Весной этого года, почувствовав себя лучше, он тронулся дальше и
добрался до Куйчжоу - ниже по течению Янцзыцзян. Здесь он пробыл до весны
768 г., т. е. почти два года, мечтая вернуться в столь милый его сердцу
Чанъань. Весной 768 г. ему показалось, что такая возможность появилась, и он
с семьей покинул Куйчжоу. Однако по дороге он узнал о вторжении тибетцев, об
опустошениях, творимых ими в районе Чанъаня. Путь снова оказался закрыт. Еще
два года (768-770) поэт провел в скитаниях на джонке, заменявшей ему дом; и
на такой джонке в 770 г. зимою, когда "рыбы и дракон уже запрятались" в свои
убежища в глубинах реки, чтобы погрузиться в "зимний сон" {3}, заснул -
только вечным сном - и Ду Фу, этот, может быть, величайший поэт Китая.

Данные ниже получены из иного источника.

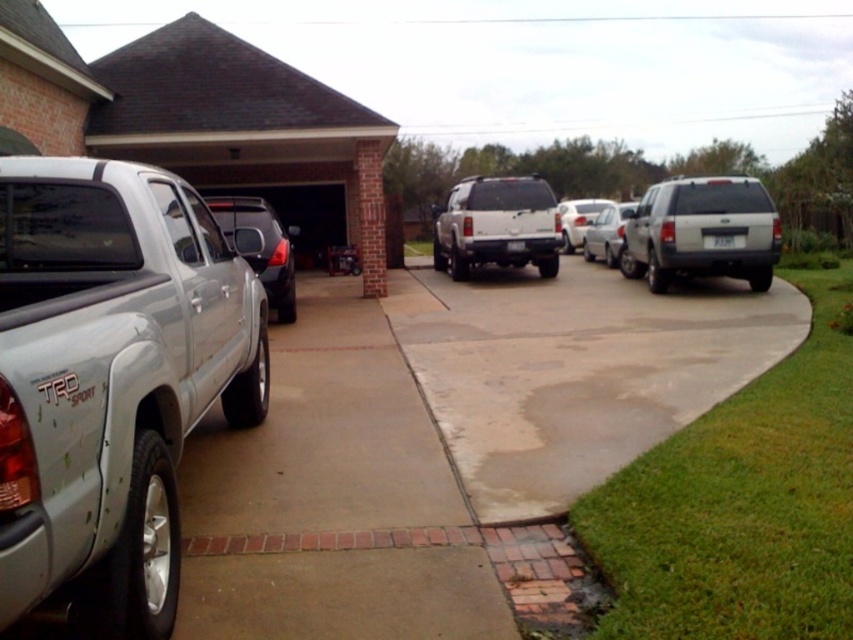 You are standing at the point marked by coordinates (575, 369) in the driveway scene. What material are you standing on?

The point at coordinates (575, 369) is on concrete, so you are standing on concrete.

You are a delivery person trying to park your van, which is 2 meters wide, in the driveway. The gray concrete pavement at lower left and the white glossy sedan at center are in your path. Can you fit your van between them?

The gray concrete pavement at lower left is thinner than the white glossy sedan at center. Since the van is 2 meters wide, you need to check the available space between them. However, the description only states that the pavement is thinner than the sedan, but doesn not provide exact measurements. Without knowing the exact width of the pavement or the sedan, it is impossible to determine if the van can fit between them.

"Восемь стансов об осени" обобщают то, чем он всегда жил, и что двигало
его творчество: "родных садов сердце" и "о родной стране дума" {4}. В этих
стансах, образующих целую поэму, получили свое выражение и эпоха, и личность
поэта. А так как эпоха была исключительной по своему историческому значению
и столь же исключительной была личность поэта, его поэма стала настоящим
памятником этой поры истории китайского народа, какой она отразилась в
сознании современника - большого человека и подлинного сына своей родины.

    1



Жемчужины-росинки ведут к увяданию кленовый лес.

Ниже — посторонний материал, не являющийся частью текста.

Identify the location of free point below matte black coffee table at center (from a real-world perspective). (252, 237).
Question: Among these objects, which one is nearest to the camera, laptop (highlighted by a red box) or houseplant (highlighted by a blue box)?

Горы Ушань, ущелье Усян... все в природе грустно
и уныло.
Валы волн на реке вскипают, захватывая само небо.
В ветре тучи над крепостью, стелясь по самой
земле, погружают все во мрак.
Кусты хризантем... во второй раз они расцвели...
других дней слезы.
Одинокий челн крепко привязан... родных садов сердце.
Зимние одежды повсюду требуют ножниц и аршина.
Замок Белого владыки высится... спешат с вечерними
плитами {5}.

Дело явно происходит осенью. Об этом прямо говорит вся первая строфа
этого станса. Притом осенью не яркой, "золотой", а сумрачной, "ведущей к
увяданию" даже кленовый лес, который как раз осенью блистает красками. Об
осени говорят и штрихи быта, содержащиеся в двух последних строках: "Зимние
одежды повсюду требуют ножниц и аршина" - всюду режут и меряют ткани,
готовясь кроить и шить одежды на зиму; "спешат с вечерними плитами" -
обрабатывают вальками ткани, растянутые на широких плоских камнях.